Тот мир, в котором в основном жила Маша, походил на реальность в самом хорошем. В нём похожие города, деревни, природа, но только не люди. Там все знают Машу, и она знает всех. Там все рассказывают захватывающие истории, а Маша удивляла всех своими неожиданно открывающимися способностями. Словом, там жить радостно. А печально одно: что там – это не здесь.

Все чувства у всех надолго застыли. У Никиты оставалась всё такое же смиренное, не свойственное его натуре, ожидание нового приглашения, у его родителей и сестры – скрытое удивление его перемене со смутными догадками. С этими застывшими чувствами все прожили ещё полгода с лишним. Что до Маши – в ней просто ничего и не менялось после того единственного Никитиного посещения.

Но особенный день всё-таки наступил. Что особенного могло произойти в жизни Маши? В реальной жизни – практически ничего, она мало жила этой жизнью. Наступила просто абстрактная отметка лет – день рождения.

Её мама думала: как бы всё-таки сделать так, чтобы день этот не означал просто абстрактного отрезка времени? Кого бы пригласить? Родственников? Да ладно, это пока ещё не совершеннолетие, семнадцать лет, год можно подождать. Да и деловые они все – поздравят Машу по телефону, и будет с них. Поднесёт Ирина Юрьевна трубку дочери, и прозвучат самые дежурные пожелания, которые всё равно не сбудутся. Думая об этом, Ирина Юрьевна как мать издала тяжёлый вздох и слегка прослезилась. Хоть что-нибудь сделать бы, чтобы Маше этот день запомнился, и не такой враждебной показалась вдруг реальность!

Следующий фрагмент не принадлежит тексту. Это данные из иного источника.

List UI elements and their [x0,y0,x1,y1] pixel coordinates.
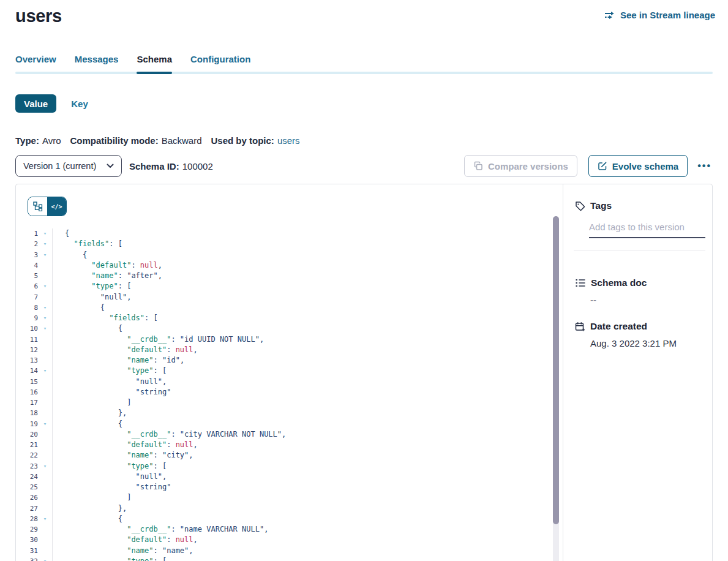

«Соседей, что ли, пригласить? Вот эти Марковы, вроде, семья достойная в целом. Только опять Никитка этот настораживает. А может, и он окажется ничего, может я на него зря взъелась?», – в этот момент Ирина Юрьевна даже удивилась самой себе. Но, в конце концов, всё это – и настороженность, и её отмена – ради дочери, любимой до умопомрачения. Именно с ней Ирина Юрьевна и решила в конечном итоге посоветоваться. Мама являлась единственным на свете человеком, который мог беседовать с Машей, не слыша её слов.

 

– Машуль! А ты помнишь, что скоро у тебя день рождения?

Девушка сквозь вздох спокойно промычала, что означало: «Да, но что с того?»

– Хочешь, приглашу кого-нибудь чай с нами попить?

Тянущееся вопросительное мычание: «А кого именно?»

– Ну, Марковых…

Двухтактное вопросительное мычание – желание уточнить дальше.

– А чтобы мальчик их пришёл – Никита, хочешь?

Короткий и звонкий возглас – однозначное «да».

– Он тебе запомнился?

Двухтактный звук: сначала задумчиво, затем – слабое утверждение. В целом это значило: «Чуть-чуть запомнился».

– А то может лучше бабу Зину?

Последовало такое долгое недовольное мычание, которое бы понял любой непосвящённый.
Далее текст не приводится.